During her career, Summerside had three significant refits. The first took place in the United Kingdom where she had additional AA weaponry in the form of two 20-mm Oerlikons added to her as part of the preparations for Operation Torch. The second major refit took place at Saint John from April 1943 until September 1943. During this overhaul, Summerside had her fo'c'sle extended. Her final refit began at Liverpool, Nova Scotia in October 1944 and was completed at Halifax 18 January 1945.

==Service history==
After arriving at Halifax for deployment, Summerside was initially assigned to Halifax Force briefly before transferring to Sydney Force as a local escort. In December 1941, she was reassigned to Newfoundland Command, escorting convoys between St. John's and Iceland. During her time with Newfoundland Command she was part of escort groups N14 and N16.

In March 1942, Summerside was assigned to the Western Local Escort Force (WLEF). She was loaned to the Gulf Escort Force in July 1942, before being chosen in October for participation in Operation Torch, the amphibious invasion of French North Africa in the North African campaign. She was sent to the United Kingdom in November where she joined escort group 26L. On 29 October 1942 Summerside along with rescued survivors from the crew of the American tanker Pan New York which was torpedoed and damaged by U-624 in the North Atlantic 550 mi west of Malin Head at 54-58N, 23-56W. Both warships sank the damaged tanker with gunfire and depth charges. She eventually served with groups 26W, 26G and 62G during her service in Operation Torch.

Summerside returned to Canada in March 1943 and underwent a major refit. She returned to service in December 1943, deploying as an ocean escort as part of the Mid-Ocean Escort Force (MOEF) escort group C-5. She remained with them until April 1944, when she was sent back to the United Kingdom again, this time to Derry. There she was assigned to Western Approaches Command for invasion duties. Summerside was one of 57 RCN warships that participated in Operation Neptune, the code name for the Normandy Landings as part of D-Day (Operation Overlord).

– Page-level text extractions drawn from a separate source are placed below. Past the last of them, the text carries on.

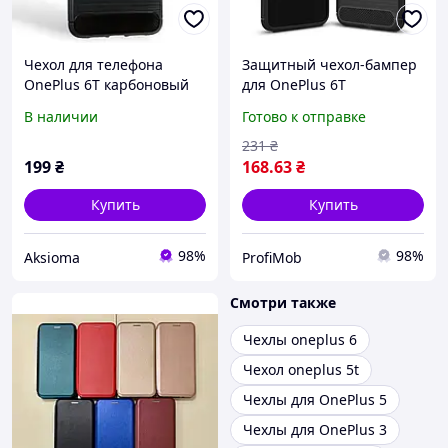
Чехол для телефона
Защитный чехол-бампер
OnePlus 6T карбоновый
для OnePlus 6T
противоударный с
В наличии
Готово к отправке
высокими бортами
черный
231
₴
199
₴
168
.63
₴
Купить
Купить
98%
98%
Aksioma
ProfiMob
Смотри также
Чехлы oneplus 6
Чехол oneplus 5t
Чехлы для OnePlus 5
Чехлы для OnePlus 3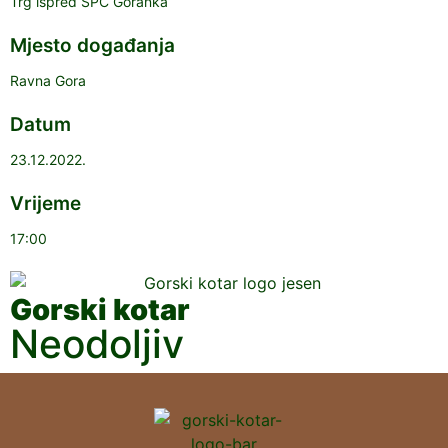
Trg ispred SPC Goranka
Mjesto događanja
Ravna Gora
Datum
23.12.2022.
Vrijeme
17:00
Gorski kotar
Neodoljiv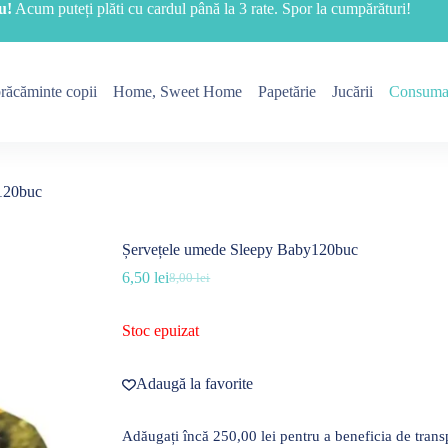
u!
Acum puteți plăti cu cardul până la 3 rate. Spor la cumpărături!
răcăminte copii
Home, Sweet Home
Papetărie
Jucării
Consuma
120buc
Șervețele umede Sleepy Baby120buc
6,50
lei
8,00
lei
Prețul
Prețul
inițial
curent
a
este:
Stoc epuizat
fost:
6,50 lei.
8,00 lei.
Adaugă la favorite
Adăugați încă
250,00
lei
pentru a beneficia de transp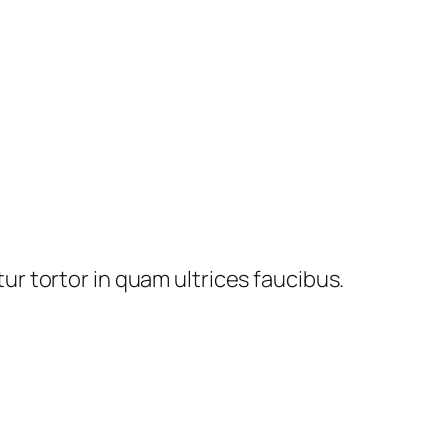
ur tortor in quam ultrices faucibus.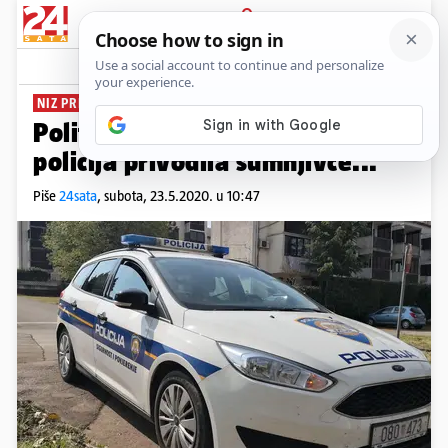
PRIJAVA
News
Komentari
26
NIZ PRIVOĐENJA U ŠIBENIKU
Političaru iz sefa nestao novac,
policija privodila sumnjivce...
Piše
24sata
,
subota, 23.5.2020. u 10:47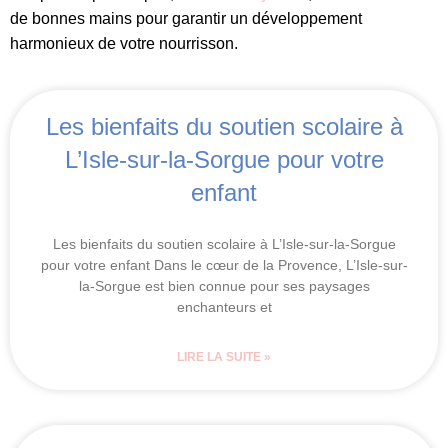
de bonnes mains pour garantir un développement
harmonieux de votre nourrisson.
Les bienfaits du soutien scolaire à
L’Isle-sur-la-Sorgue pour votre
enfant
Les bienfaits du soutien scolaire à L’Isle-sur-la-Sorgue
pour votre enfant Dans le cœur de la Provence, L’Isle-sur-
la-Sorgue est bien connue pour ses paysages
enchanteurs et
LIRE LA SUITE »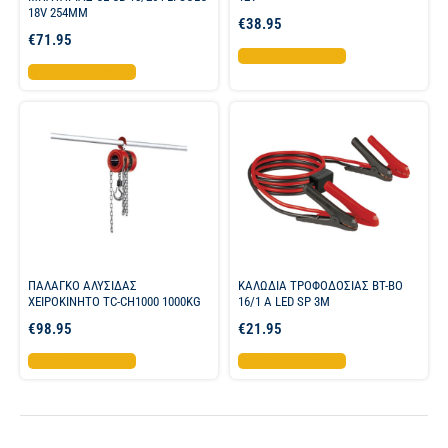
18V 254MM
€
38.95
€
71.95
Προσθήκη στο καλάθι
Προσθήκη στο καλάθι
ΠΑΛΑΓΚΟ ΑΛΥΣΙΔΑΣ
ΚΑΛΩΔΙΑ ΤΡΟΦΟΔΟΣΙΑΣ BT-BO
ΧΕΙΡΟΚΙΝΗΤΟ TC-CH1000 1000KG
16/1 A LED SP 3M
€
98.95
€
21.95
Προσθήκη στο καλάθι
Προσθήκη στο καλάθι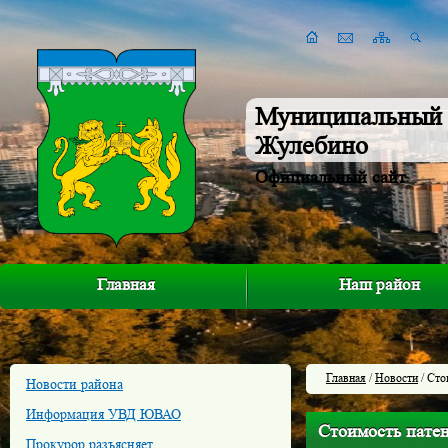
Муниципальный 
Жулебино
Официальный сайт
Главная
Наш район
Главная
/
Новости
/ Сто
Новости района
Информация УВД ЮВАО
Стоимость патен
Прокурор разъясняет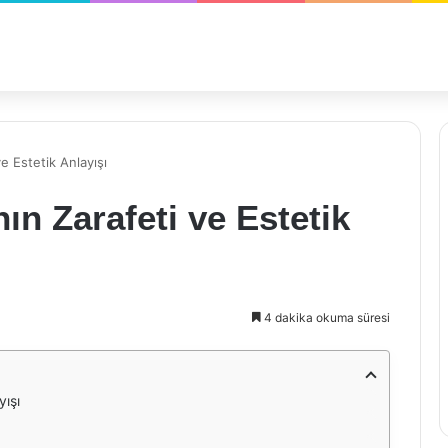
e Estetik Anlayışı
ın Zarafeti ve Estetik
4 dakika okuma süresi
yışı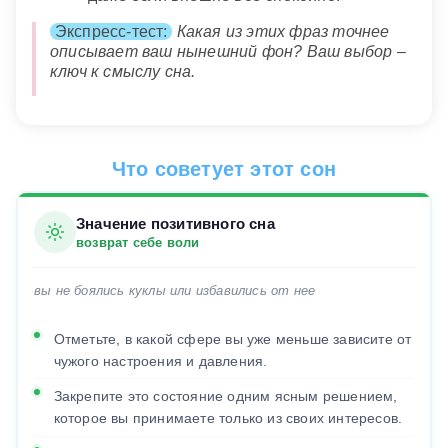
Экспресс-тест:
Какая из этих фраз точнее
описывает ваш нынешний фон? Ваш выбор –
ключ к смыслу сна.
Что советует этот сон
Значение позитивного сна
возврат себе воли
вы не боялись куклы или избавились от нее
Отметьте, в какой сфере вы уже меньше зависите от
чужого настроения и давления.
Закрепите это состояние одним ясным решением,
которое вы принимаете только из своих интересов.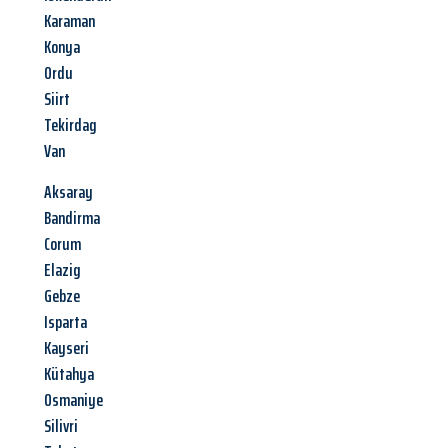
Karaman
Konya
Ordu
Siirt
Tekirdag
Van
Aksaray
Bandirma
Corum
Elazig
Gebze
Isparta
Kayseri
Kütahya
Osmaniye
Silivri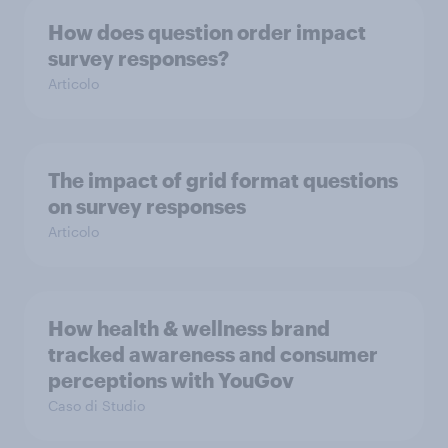
How does question order impact
survey responses?
Articolo
The impact of grid format questions
on survey responses
Articolo
How health & wellness brand
tracked awareness and consumer
perceptions with YouGov
Caso di Studio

Summerside returned to Canada in Fall 1944, undergoing a refit in October. After workups in Bermuda in March 1945, she sailed once again to the United Kingdom. Once there, she was made a part of escort group 41 under command of the Royal Navy. She worked out of Plymouth until the end of the war.

Summerside was paid off from the RCN on 6 July 1945 at Sorel, Quebec. She was sold for scrap and broken up in June 1946 at Hamilton, Ontario.